2023-05-04 16:01:23
5 min read
Author: klaas
A python web framework, build on the Ruby on Rails principles.
Generators for models, controllers, scaffolding views and database migrations. Validation, convention over configuration and much more. Focus on your thing instead of the boilerplate.
PythonOnWheels is actually more some added glue between some great existing python libraries than a full blown framework itself. Added glue means to integrate the libraries seamlessly and give you a consistent and fluent workflow.
@app.make_routes()
class HelloHandler(BaseHandler):
@route('/hello', dispatch=["get"])
def hello(self):
self.write("Hello world!")
This will route a HTTP(S)/GET request to the URL: /hello and call the HelloHandler.hello() method.
pip install -U pythononwheels
The focus is to make your life easier for the boring tasks.
The idea of PythonOnWheels is to include and offer the features and tools that most of the people implementing smaller to medium sized projects probably want. Therefore it includes a little more than the microFrameworks and a little less then the big enterprise frameworks out there.
Establish a super fluent workflow .. (using the generative ideas from ruby on rails)
PythonOnWheels integrates the superb tools, modules and libraries out there in an easy rails like workflow. The goal is to reduce your effort for configuration, boilerplate setup or coding boring and repetetive things.
Focus on your app and your idea. Not on the application infrastructure!
To get an impression of the workflow check the 10 Minutes intro video creating a small todo app using a NoSQL DB, scaffolding bootstrap 4 views and creating a REST API.
All the helpers below are there but PythonOnWheels also gets out of the way if you want it. You can always use the underlying modules raw.
With PythonOnWheels you simply add a class decorator like
@relation.has_many("comments")
class Post(Base):
# All your Post model code below here ..
.....
to your SQL Post-model and every Post can have comments. It will be automatically mapped to the DB (SQLite, Postgres, MySQL, MariaDb, Oracle, MSSQL ...) and to all related comment Models. DB Migrations are created automatically in the background.
supported relation types are:
This is how a model schema looks like.
schema = {
# string sqltypes can be TEXT or UNICODE or nothing
'author': {'type': 'string', 'maxlength' : 35 },
'title' : {'type': 'string', "required" : True },
'text' : {'type': 'string' },
'votes' : {'type': 'integer' },
'status': {'type': 'string', "allowed" : ["backlog", "wip", "done"] },
}
You simply add a class decorator like
@app.add_rest_routes("basename")
to your handler and you get all the typical REST routes mapped to the according CRUD methods of your handler class.

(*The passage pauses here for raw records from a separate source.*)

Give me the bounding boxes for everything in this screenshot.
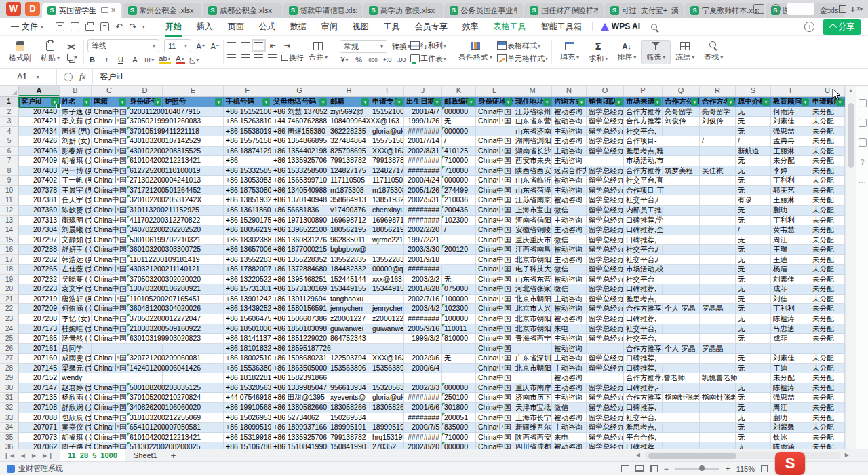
cell[interactable]: 微信: [552, 403, 587, 413]
cell[interactable]: 200051: [442, 413, 476, 423]
cell[interactable]: China中国: [92, 186, 127, 196]
cell[interactable]: 口碑推荐,: [624, 403, 663, 413]
cell[interactable]: 马忠迪: [771, 324, 810, 335]
cell[interactable]: 何依涵 (女: [60, 304, 92, 314]
cell[interactable]: 207062: [19, 442, 60, 449]
cell[interactable]: 654101200007050581: [127, 423, 163, 433]
header-cell-S[interactable]: 原中介机构▾: [736, 97, 771, 107]
cell[interactable]: 207152: [19, 373, 60, 383]
cell[interactable]: +86 1340540988: [271, 186, 328, 196]
cell[interactable]: 32010220020531242X: [127, 195, 163, 206]
row-number[interactable]: 16: [0, 245, 19, 255]
cell[interactable]: 180562195: [328, 225, 370, 235]
cell[interactable]: 天津市宝坻: [513, 403, 552, 413]
cell[interactable]: 刘紫馨: [771, 423, 810, 433]
cell[interactable]: 合作方推荐: [624, 304, 663, 314]
borders-button[interactable]: ⊞▾: [144, 56, 154, 64]
cell[interactable]: 微信: [552, 265, 587, 275]
conditional-format-button[interactable]: 条件格式▾: [454, 41, 497, 64]
close-tab-icon[interactable]: ×: [111, 6, 116, 14]
column-header-M[interactable]: M: [513, 86, 552, 96]
menu-tab-插入[interactable]: 插入: [189, 18, 220, 35]
cell[interactable]: 2002/8/20: [404, 442, 442, 449]
cell[interactable]: 未分配: [810, 364, 845, 374]
cell[interactable]: 411702200312270822: [127, 216, 163, 226]
cell[interactable]: 207160: [19, 354, 60, 364]
cell[interactable]: 207165: [19, 334, 60, 344]
cell[interactable]: +86 1360831276: [271, 235, 328, 246]
cell[interactable]: China中国: [92, 245, 127, 255]
cell[interactable]: 山东省济南: [513, 127, 552, 137]
cell[interactable]: 留学总经办: [587, 413, 624, 423]
italic-button[interactable]: I: [102, 56, 111, 64]
cell[interactable]: 未分配: [810, 413, 845, 423]
cell[interactable]: 未分配: [810, 275, 845, 285]
cell[interactable]: 被动咨询: [552, 117, 587, 127]
cell[interactable]: 留学总经办: [587, 304, 624, 314]
cell[interactable]: +86 1850103098: [271, 324, 328, 335]
currency-format-icon[interactable]: ¥▾: [340, 56, 349, 64]
cell[interactable]: 2002/5/31: [404, 195, 442, 206]
more-icon[interactable]: ▾: [142, 24, 145, 30]
cell[interactable]: [663, 383, 700, 394]
cell[interactable]: [163, 373, 224, 383]
cell[interactable]: China中国: [476, 423, 513, 433]
cell[interactable]: z20001227: [328, 314, 370, 324]
cell[interactable]: 未分配: [810, 334, 845, 344]
cell[interactable]: 来电: [552, 433, 587, 443]
cell[interactable]: [328, 344, 370, 354]
cell[interactable]: xxx@163.c: [370, 275, 404, 285]
name-box[interactable]: A1▾: [0, 69, 57, 85]
cell[interactable]: [404, 344, 442, 354]
cell[interactable]: China中国: [476, 403, 513, 413]
cell[interactable]: 山东省东营: [513, 275, 552, 285]
cell[interactable]: 000000: [442, 107, 476, 117]
cell[interactable]: 135522835: [328, 255, 370, 265]
cell[interactable]: 未分配: [810, 442, 845, 449]
cell[interactable]: 包欣辰 (女: [60, 413, 92, 423]
cell[interactable]: China中国: [92, 294, 127, 305]
cell[interactable]: +86 15319918: [224, 433, 271, 443]
row-number[interactable]: 4: [0, 127, 19, 137]
cell[interactable]: 王迪: [771, 364, 810, 374]
filter-dropdown-button[interactable]: ▾: [51, 98, 58, 106]
cell[interactable]: 无: [442, 275, 476, 285]
row-number[interactable]: 11: [0, 195, 19, 206]
cell[interactable]: 留学总经办: [587, 147, 624, 157]
cell[interactable]: +86 13851932: [224, 195, 271, 206]
cell[interactable]: [663, 245, 700, 255]
cell[interactable]: 370502199901260083: [127, 117, 163, 127]
cell[interactable]: China中国: [476, 344, 513, 354]
file-tab[interactable]: S英国留学生×: [42, 3, 121, 18]
filter-dropdown-button[interactable]: ▾: [615, 98, 623, 106]
cell[interactable]: 汤景然 (女: [60, 334, 92, 344]
cell[interactable]: 主动咨询: [552, 127, 587, 137]
filter-dropdown-button[interactable]: ▾: [119, 98, 126, 106]
cell[interactable]: 合作方推荐: [624, 344, 663, 354]
cell[interactable]: 124827177: [370, 166, 404, 176]
cell[interactable]: 2002/7/16: [404, 294, 442, 305]
cell[interactable]: 主动咨询: [552, 334, 587, 344]
cell[interactable]: 210303200509160922: [127, 324, 163, 335]
cell[interactable]: 被动咨询: [552, 413, 587, 423]
cell[interactable]: 207088: [19, 413, 60, 423]
cell[interactable]: 口碑推荐,: [624, 354, 663, 364]
cell[interactable]: [663, 235, 700, 246]
cell[interactable]: 来电: [552, 324, 587, 335]
cell[interactable]: 710000: [442, 166, 476, 176]
cell[interactable]: 陕西省西安: [513, 433, 552, 443]
cell[interactable]: 主动咨询: [552, 136, 587, 147]
cell[interactable]: 主动咨询: [552, 156, 587, 166]
wrap-text-button[interactable]: 换行: [281, 53, 304, 63]
cell[interactable]: 612725200110100019: [127, 166, 163, 176]
cell[interactable]: 被动咨询: [552, 195, 587, 206]
cell[interactable]: [587, 344, 624, 354]
hscroll-left-icon[interactable]: ◀: [636, 452, 640, 458]
cell[interactable]: 150841990: [328, 442, 370, 449]
cell[interactable]: 留学总经办: [587, 364, 624, 374]
cell[interactable]: 被动咨询: [552, 245, 587, 255]
cell[interactable]: +86 18302388: [224, 235, 271, 246]
cell[interactable]: [663, 433, 700, 443]
worksheet-button[interactable]: 工作表▾: [410, 54, 446, 64]
header-cell-D[interactable]: 身份证号▾: [127, 97, 163, 107]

@app.add_rest_routes("rest_test")
class RestTest(BaseHandler):
#
# every pow handler automatically gets these RESTful routes
# when you add the : app.add_rest_routes() decorator.
#
# 1 GET /todo #=> list
# 2 GET /todo/<uuid:identifier> #=> show
# 3 GET /todo/new #=> new
# 4 GET /todo/<uuid:identifier>/edit #=> edit
# 5 GET /todo/page/<uuid:identifier> #=> page
# 6 GET /todo/search #=> search
# 7 PUT /todo/<uuid:identifier> #=> update
# 8 PUT /todo #=> update (You have to send the id as json payload)
# 9 POST /todo #=> create
# 10 DELETE /todo/<uuid:identifier> #=> destroy
# ...
@route("/", dispatch=["get"])
PythonOnWheels will then call the index method of your handler if the route and the HTTP method matches.
@app.make_method_routes()
class HelloHandler(BaseHandler):
@route(r'/hello/<int:identifier>', dispatch=["get"])
def hello(self, identifier=None):
self.write("Hello world! " + str(identifier))
@app.add_route("/test/([0-9]+)*", dispatch={"get" : "test"})
to add a direct route: matching the regular expression : /test/([0-9+]) and then calling the given method of your handler class. The regex group ([0-9+]) will be handed as the first parameter to test(self, index)
model.validate() => executes cerberus validator
If you want start to develop your web-application and focus on the App, instead of the infrastructure, you are in the right place. PythonOnWheels feels right if you do not recognize that you use it.